Résultats sur l’arachide
- Rendement et biomasse : Le paillage de Typha a un effet hautement significatif sur le rendement et la biomasse aérienne sèche. Le paillage améliore la croissance des plantes, indépendamment du type de fertilisant.
- Fertilisation et azote : Le type de fertilisant seul n’a pas montré de différence significative sur le rendement. De même, le niveau d’apport azoté n’a pas eu d’effet significatif, ce qui s’explique par la capacité de l’arachide, en tant que légumineuse, à fixer l’azote atmosphérique.
- Carbone du sol : Le paillage a un effet extrêmement positif sur le taux de carbone du sol. Les apports organiques (compost et fumier) contribuent à l’amélioration de la fertilité à long terme.

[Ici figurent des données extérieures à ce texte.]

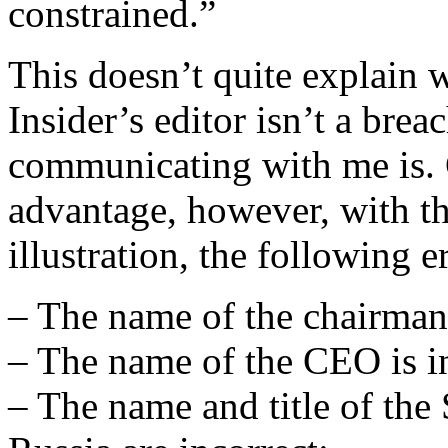
constrained.”
This doesn’t quite explain 
Insider’s editor isn’t a brea
communicating with me is.
advantage, however, with th
illustration, the following 
– The name of the chairman 
– The name of the CEO is in
– The name and title of the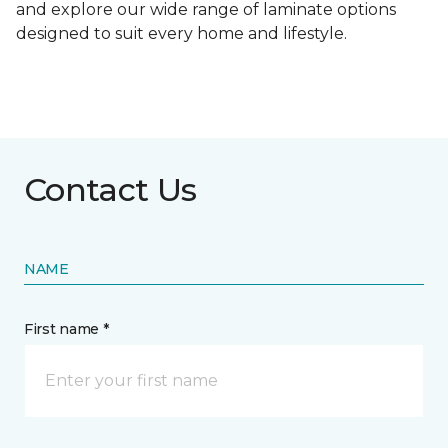
and explore our wide range of laminate options
designed to suit every home and lifestyle.
Contact Us
NAME
First name *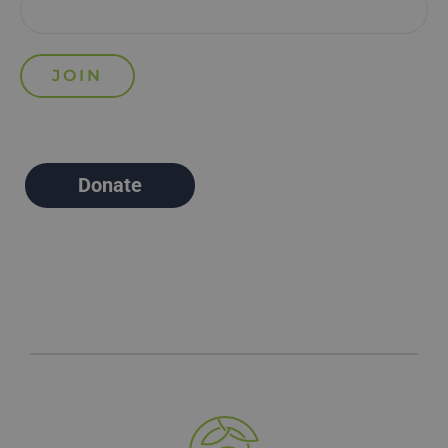
Donate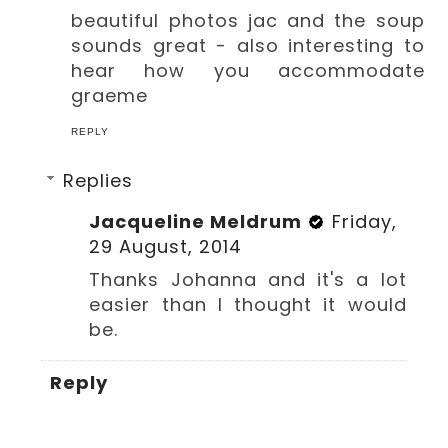
beautiful photos jac and the soup
sounds great - also interesting to
hear how you accommodate
graeme
REPLY
Replies
Jacqueline Meldrum
Friday,
29 August, 2014
Thanks Johanna and it's a lot
easier than I thought it would
be.
Reply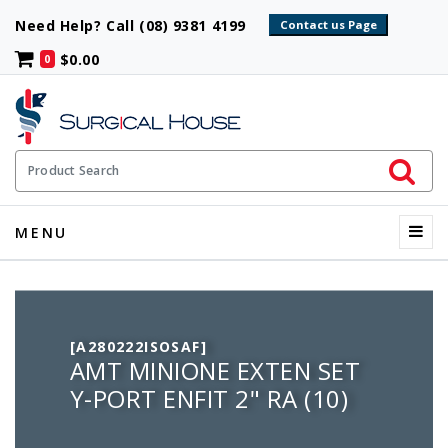
Need Help? Call (08) 9381 4199
$0.00
0
Initiate 
Product Search
Menu
MENU
[A280222ISOSAF]
AMT MINIONE EXTEN SET
Y-PORT ENFIT 2" RA (10)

- Gestion des adventices : Le paillage réduit très significativement la biomasse des adventices.
Résultats sur l’oignon
- Sensibilité à la fertilisation : Contrairement à l’arachide, l’oignon est très sensible à la fertilisation et au niveau d’azote pour son rendement et le diamètre des bulbes.
- Rôle du paillage : Bien que le paillage n’affecte pas directement le rendement de l’oignon, il demeure un outil de gestion indispensable pour réduire drastiquement la biomasse des adventices (divisée par 5 dans certains cas), diminuant ainsi le temps de désherbage.
- Qualité et récolte : Un décalage de la récolte de trois semaines permet une augmentation significative du rendement. L’utilisation de biopesticides naturels (à base d’ail, de neem ou de piment) a permis de se passer d’intrants chimiques tout au long de l’essai.
Perspectives et conclusions
Les intervenants soulignent que le Typha représente une opportunité majeure pour la filière agricole sénégalaise en transformant un déchet envahissant en une ressource valorisable.
Les pistes de réflexion pour la suite incluent :
- La vulgarisation : Installer des parcelles de démonstration directement chez les agriculteurs pour leur permettre de constater l’efficacité économique des pratiques (réduction des coûts en intrants et produits phytosanitaires).
- La qualité : Analyser la qualité nutritionnelle et la capacité de conservation des produits issus de ces pratiques agroécologiques, un enjeu crucial pour le Sénégal qui importe une grande partie de sa production d’oignons.
- La recherche : Poursuivre l’étude des interactions sur le long terme (structure des communautés microbiennes, nématodes, enzymes du sol) et affiner les itinéraires techniques selon les conditions édaphiques locales.
En conclusion, l’approche globale adoptée par le projet Urbane permet de “boucler la boucle” en améliorant simultanément la santé des sols, la rentabilité pour l’agriculteur et la réduction des nuisances environnementales locales.